Hanni lived an amazing 17 years, guiding me and keeping me safe until she was ten, then bringing joy to our friends Steven and Nancy (they adopted her after she retired from guide work) for seven more years after that. Hanni played a major role in my life, and she plays a major role in my new book, too. It’s been a while since I wrote and revised some of the stories I’d written about her for Writing Out Loud, and rereading them this past week has helped me think about her and smile.
So how about we honor the memory of my brave, funny, smart, cute, fluffy, heroic, tail-wagging Seeing Eye dog by publishing chapter 24 from my new book here? That chapter is called Easterseals and the episode it describes dates back to 2005, when I was an intern here:
“Hello, Beth Finke?”
It’s a woman named Shirley. She works for a national non-profit called Easterseals that helps people with disabilities. “I heard one of your essays on the radio,” she says. “Would you be interested in an internship?”
I thought internships were for college kids. I am in my 40s. I don’t tell Shirley that, though. I just let her go on.
Easterseals is headquartered in Chicago, and they’ve just received a Technology Opportunities Project grant from the U.S. Department of Commerce. “We’re working with a software developer to find out if blind people can create and manage web content,” she says.
I have no idea what web content management is. I don’t tell her that either. I tell her I’ll come in for an interview.
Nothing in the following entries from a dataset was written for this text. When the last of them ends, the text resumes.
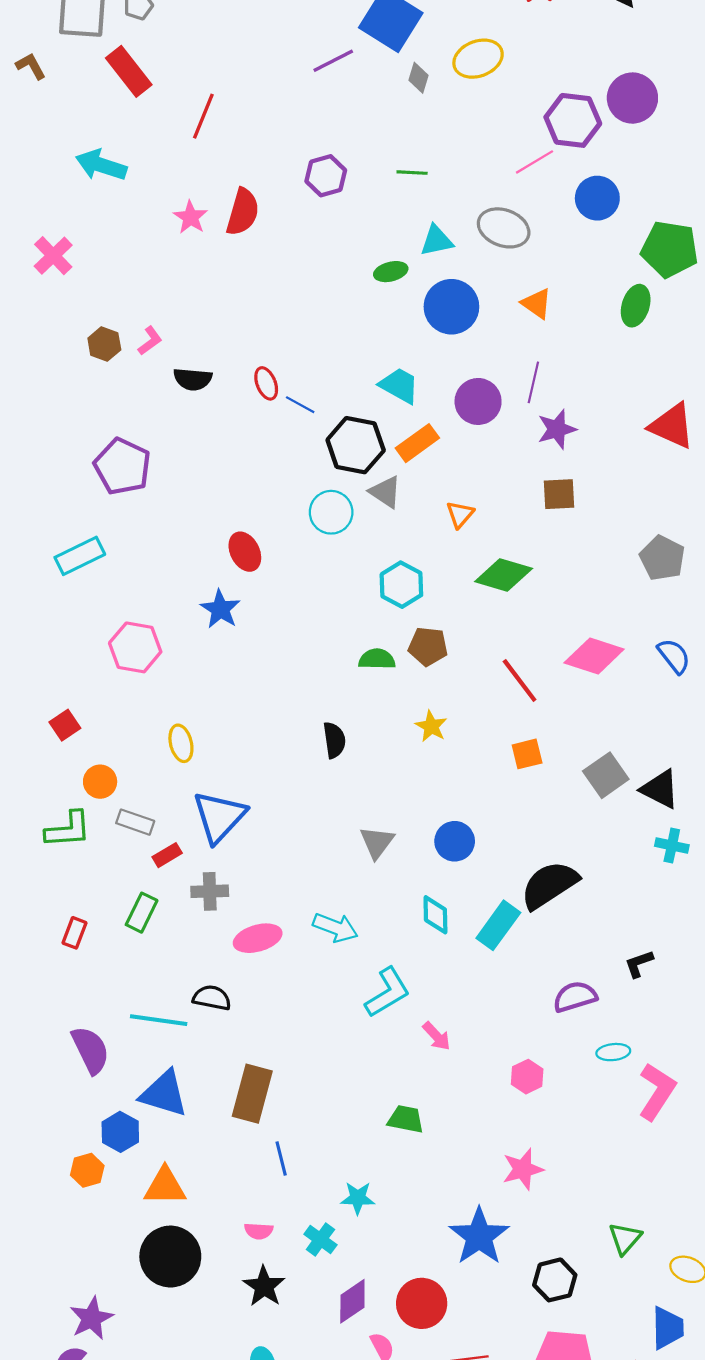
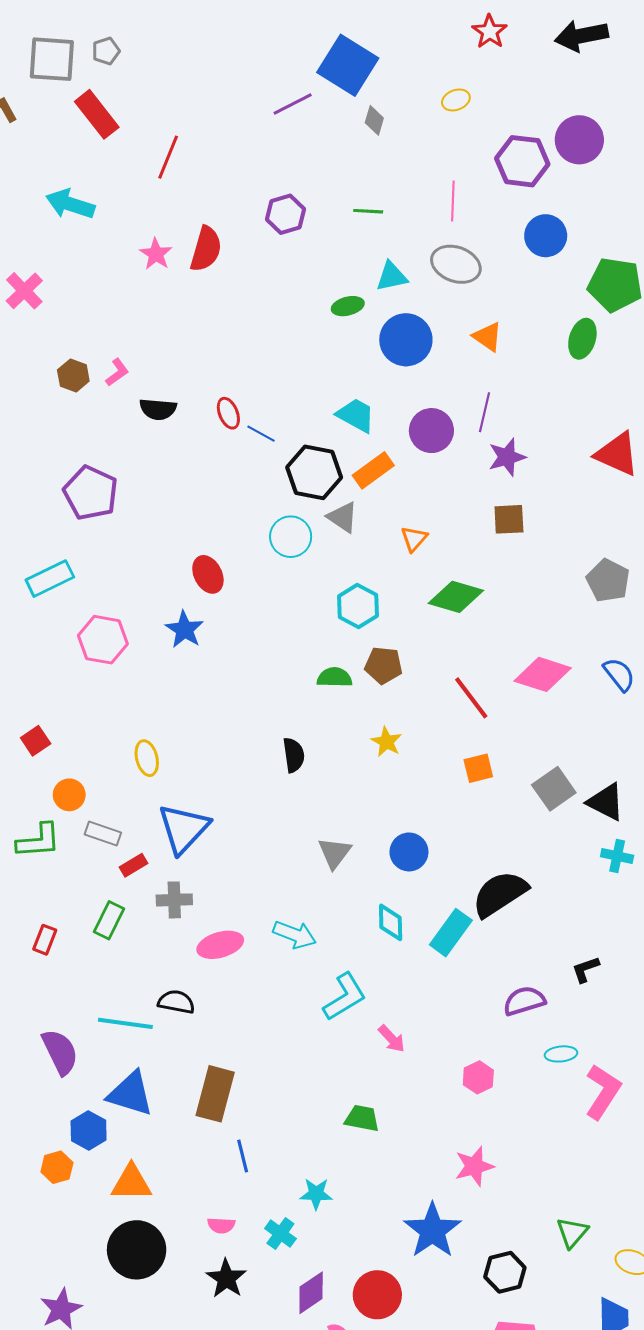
yellow ellipse: (478, 59) -> (456, 100), moved, size x0.6
pink line: (534, 162) -> (453, 201), moved, turned -57
pink hexagon: (135, 647) -> (103, 640), moved

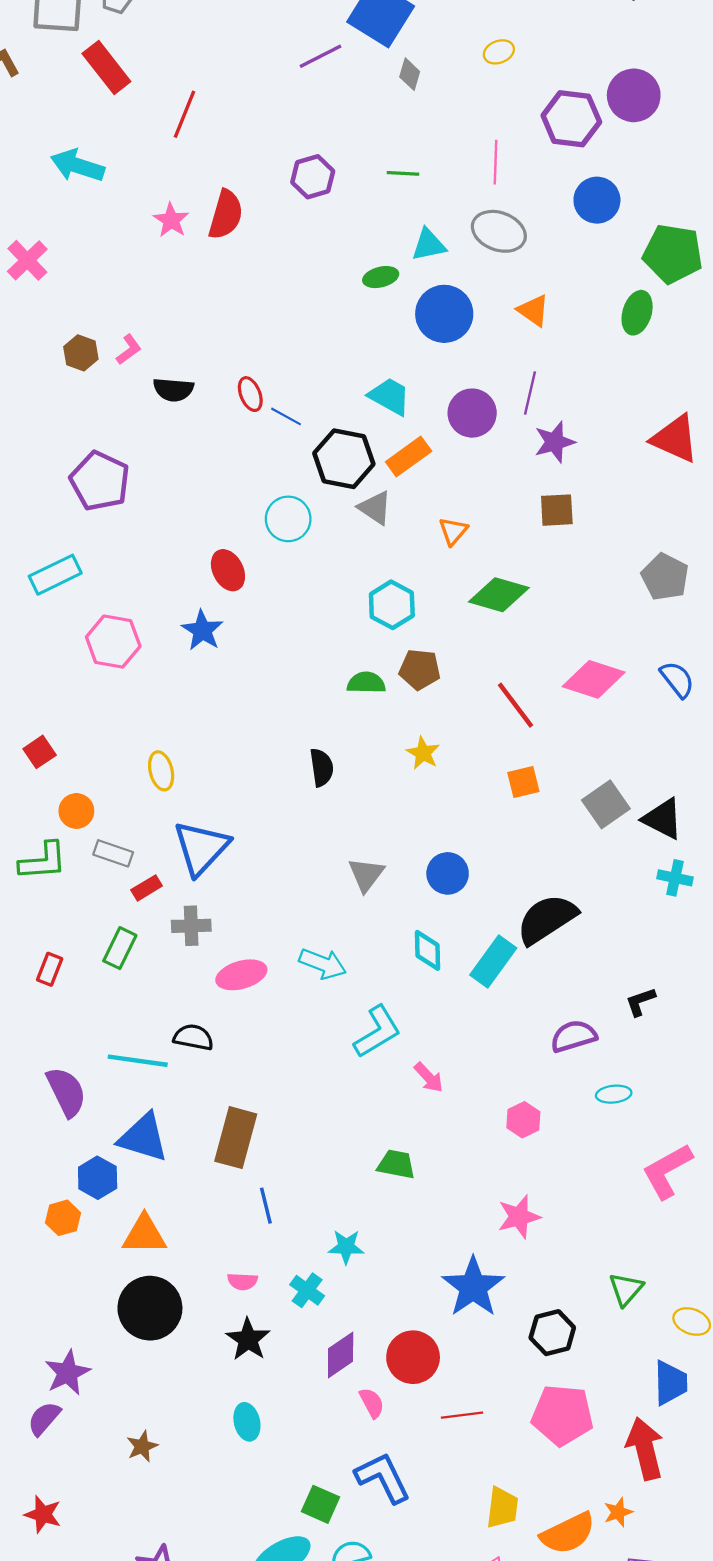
cyan circle: (291, 537) -> (288, 519), moved
pink L-shape: (603, 1092) -> (667, 1171), moved, turned -152

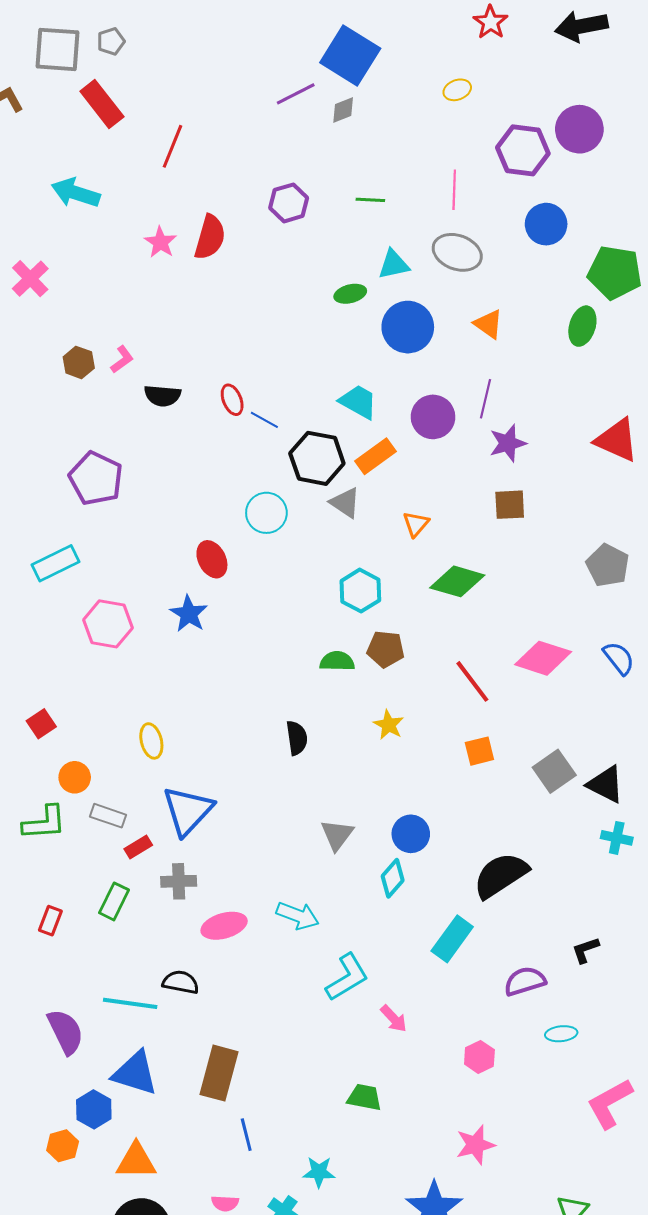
gray diamond: (410, 74) -> (343, 110), moved, turned 52
cyan diamond: (428, 950) -> (393, 878), moved, turned 42
cyan rectangle: (493, 961) -> (452, 939), moved

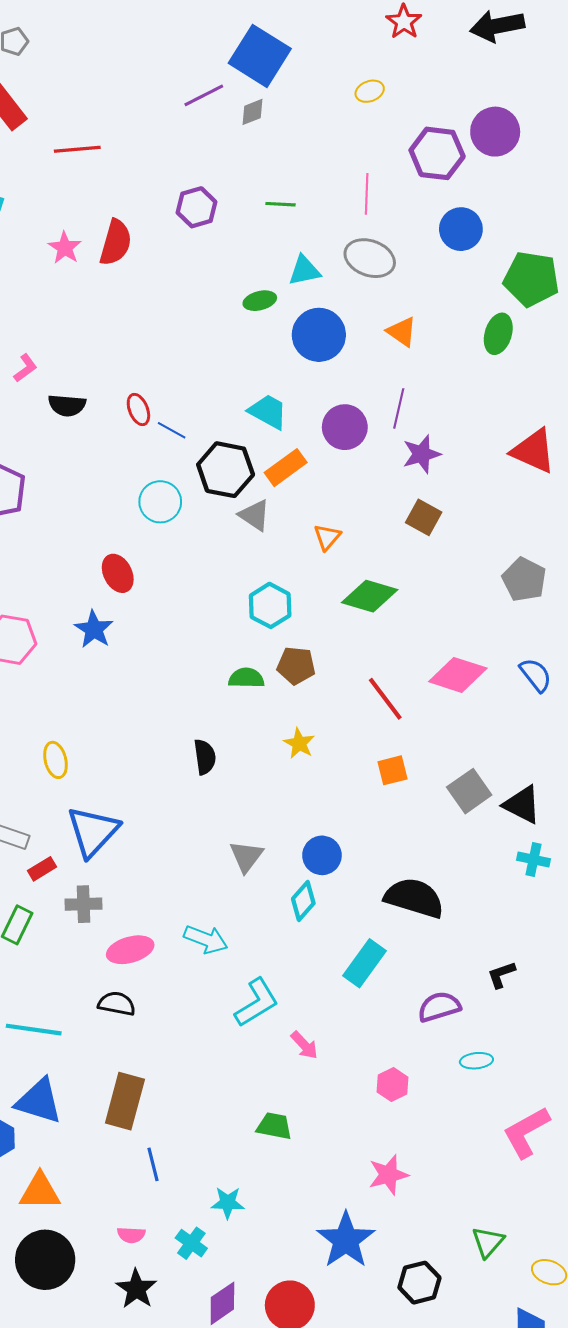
red line: (173, 146) -> (77, 149), turned 63
brown square: (510, 505) -> (424, 517), turned 32
cyan circle: (266, 513) -> (160, 502), moved
black semicircle: (501, 875) -> (414, 898), turned 50
black semicircle: (181, 982) -> (117, 1004), moved

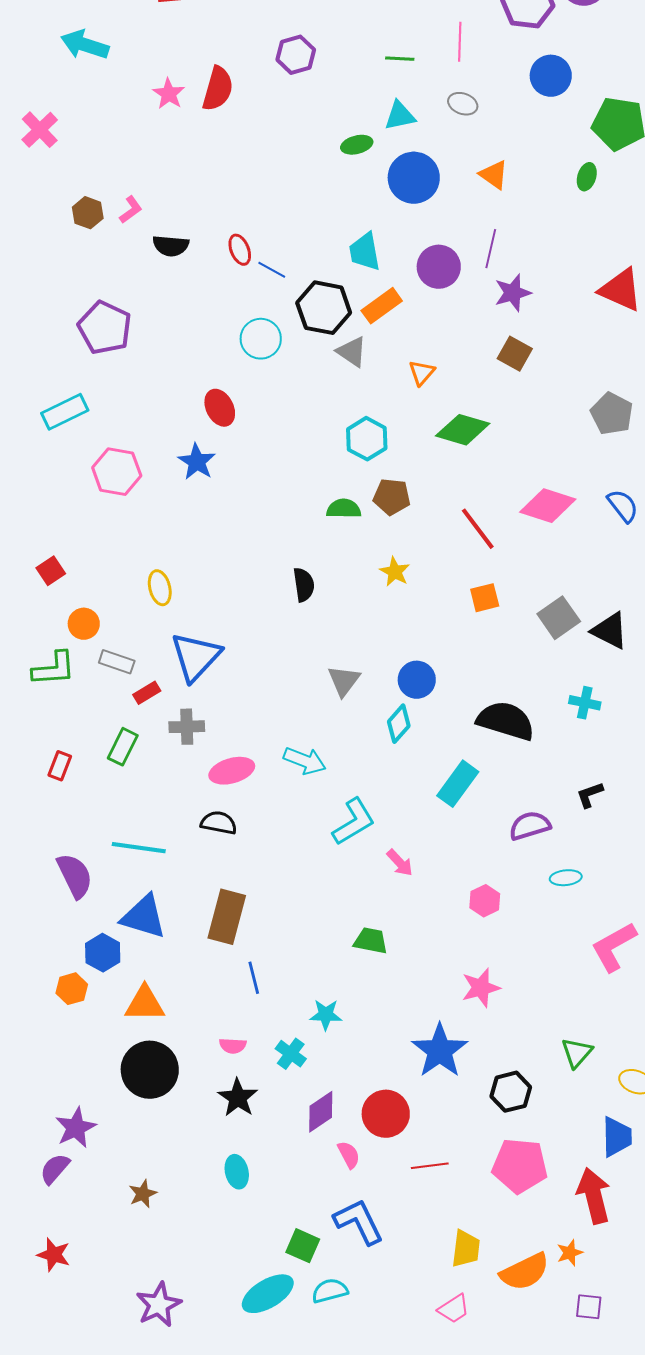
green line: (281, 204) -> (400, 59), moved
gray ellipse: (370, 258) -> (463, 104), size x0.6
green ellipse: (498, 334) -> (587, 177), size x0.7
cyan trapezoid: (268, 412) -> (365, 252), turned -129
cyan cross: (534, 860) -> (585, 703), moved

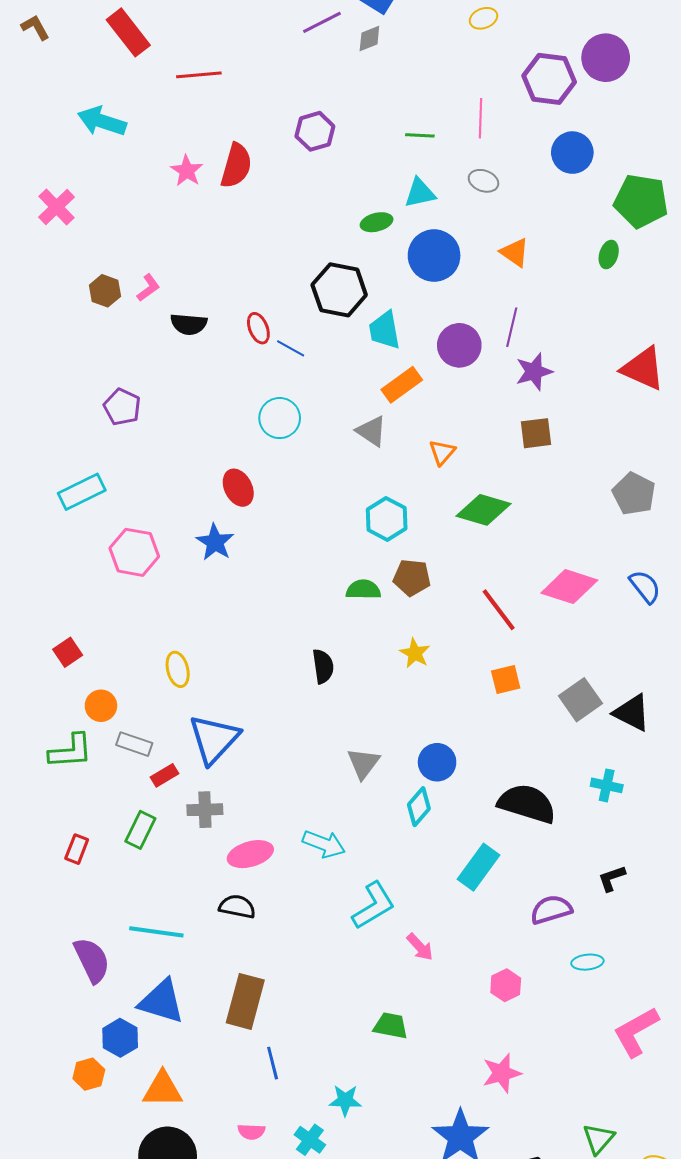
black hexagon: (324, 308) -> (339, 290), moved
purple pentagon: (105, 328) -> (122, 407), size x0.7
brown square: (515, 354) -> (536, 433), turned -36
No one at the interview seems surprised or bothered by my age and inexperience. Or if they are, they don’t mention it. We like each other and I accept their offer. The paid part-time internship will end by the time Hanni and Beth: Safe & Sound is in bookstores, leaving me time to promote the new book.
Easterseals supplies me with a talking computer and gives me classes to learn how to use assistive technology with online calendars and office software. There’s a permanent spot for Hanni’s bowl under the sink in the women’s bathroom. I have my own cubicle and learn the joys of conference calls and business meetings.
On Friday afternoons Shirley and I meet for a “weekly download” to go over my progress.
One Friday, we find out the office will close early, so we decide to do something special. We’ll have our meeting at Jake’s Pub, Shirley’s favorite bar in Chicago.
Before I leave the office, I search for Hanni’s bowl. It’s gone. Cleaning staff take it by mistake? Oh, well. Its 3 o’clock, and Hanni has to eat. So I spill her Ziploc bag of dog food right onto the floor in the bathroom stall. “C’mon, Hanni! C’mon, hurry up!” I want her to finish before someone comes in and catches her licking the bathroom floor. “Hurry up, Hanni!”
After finally, finally finishing her food, Hanni leads me downstairs where we pile into a cab with Shirley and head to Jake’s. What a thoroughly modern working woman I am, joining my boss for cocktails at happy hour!
One drink leads to another. I start getting hungry. Jake’s doesn’t sell food – not even beer nuts. But I’m prepared. I reach down into my bag, feel for my pouch of almonds, set them on the bar and start to munch.
Ugh! Yuck! I fumble frantically on the bar for a napkin and spit. Dog food! No wonder it had taken Hanni so long to eat her dinner in the bathroom stall – I’d given her my almonds!
I should be horrified, but I have to laugh. My boss laughs, too. She’s seen a lot at Jake’s, she says, but until now she’s never seen anyone belly up to the bar for dog food.